Wagering on a sports game leads to greater viewership according to a new poll commissioned by Seton Hall University in New Jersey. It found that 70% of Americans say they would be more likely to watch a game they bet on. While that might be hailed as positive news by the leagues, teams and sports betting operators, 61% of those polled said they believe that legal betting on sports events leads to cheating or the fixing of games.
Breaking down that 70 per cent of the ‘more likely’, the survey found that 88% of those age 18-29, would be more interested in watching if they placed a bet.
Rick Gentile, director of the poll, stated: “Watching is the first step towards creating a paying fan. In the 1980s, the leagues became aware that fantasy sports were heightening interest, and eventually, they embraced it. Now they appear to be ‘all in’ with something once impossible to imagine.”
The poll was conducted across the country and involved 741 adults.
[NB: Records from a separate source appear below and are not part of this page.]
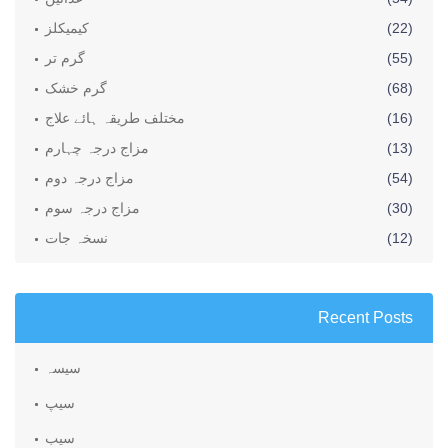
(22)
کیمیکلز
(55)
گرم تر
(68)
گرم خشک
(16)
مختلف طریقہ ہائے علاج
(13)
مزاج درجہ چہارم
(54)
مزاج درجہ دوم
(30)
مزاج درجہ سوم
(12)
نسخہ جات
Recent Posts
سیسہ
سیپ
سیب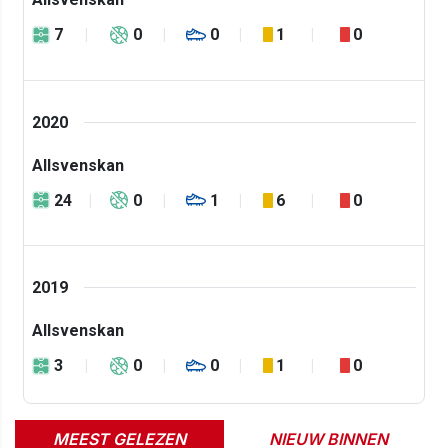
7
0
0
1
0
2020
Allsvenskan
24
0
1
6
0
2019
Allsvenskan
3
0
0
1
0
MEEST GELEZEN
NIEUW BINNEN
Asked if they were more likely to bet on a game if they could do it via their cellphones, 64% of those 18-29 said they would. Forty % of the overall sample said they would be more likely to do so.
Younger people, according to the poll, appear to have less resistance to gambling. On the question of whether legalized sports gambling is creating a compulsive gambling problem, only five % of those 18-29 strongly agreed, while the number grew to circa five times that among older respondents.
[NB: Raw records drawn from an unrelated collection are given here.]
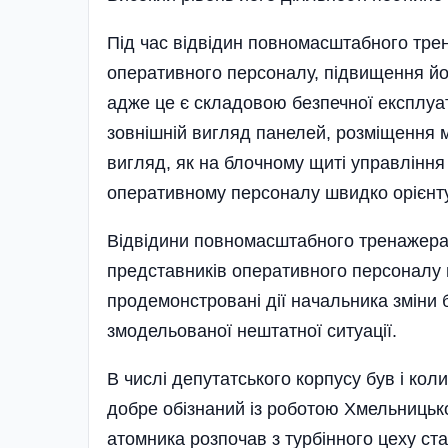
Під час відвідин повномасштабного тре
оперативного персоналу, підвищення його
адже це є складовою безпечної експлуат
зовнішній вигляд панелей, розміщення м
вигляд, як на блочному щиті управ­лінн
оперативному персоналу швидко орієнтув
Відвідини повномасштабного тренажера 
представників оперативного персоналу 
продемонстровані дії начальника зміни 
змодельованої нештатної ситуації.
В числі депутатського корпусу був і кол
добре обізнаний із роботою Хмельницько
атомника розпочав з турбінного цеху ст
Out of those questioned, 40% said they approved of the Supreme Court’s ruling that betting on professional sports could be declared legal by individual states, with only 16% against. The gender breakdown was, said the University, dramatic, with 52% of men favoring the court’s decision, but only 28% of women.
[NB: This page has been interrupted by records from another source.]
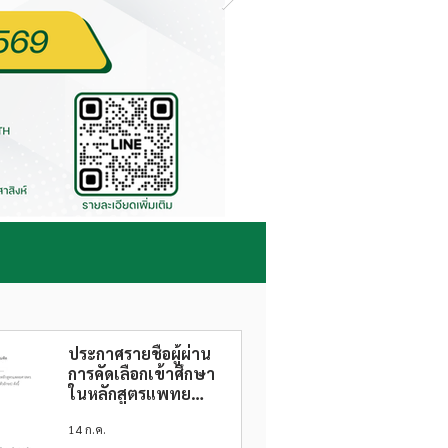
ประกาศรายชื่อผู้ผ่าน
การคัดเลือกเข้าศึกษา
ในหลักสูตรแพทย
ศาสตรบัณฑิต คณะ
14 ก.ค.
แพทยศาสตร์ ประจำปี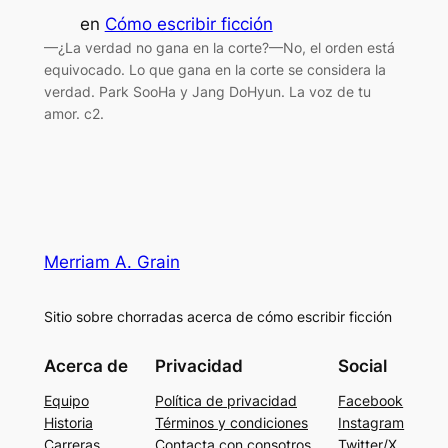
en
Cómo escribir ficción
—¿La verdad no gana en la corte?—No, el orden está
equivocado. Lo que gana en la corte se considera la
verdad. Park SooHa y Jang DoHyun. La voz de tu
amor. c2.
Merriam A. Grain
Sitio sobre chorradas acerca de cómo escribir ficción
Acerca de
Privacidad
Social
Equipo
Política de privacidad
Facebook
Historia
Términos y condiciones
Instagram
Carreras
Contacta con consotros
Twitter/X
The gender gap repeated in a question of whether betting should be limited to professional sports or extended to college sports. A total of 42% said professional and college, 35% said only professional – but 51% of men said professional and college, with only 33% of women agreeing.
The poll was conducted by telephone between November 26 and 28 among adults in the US by the Sharkey Institute at the University’s Stillman School of Business.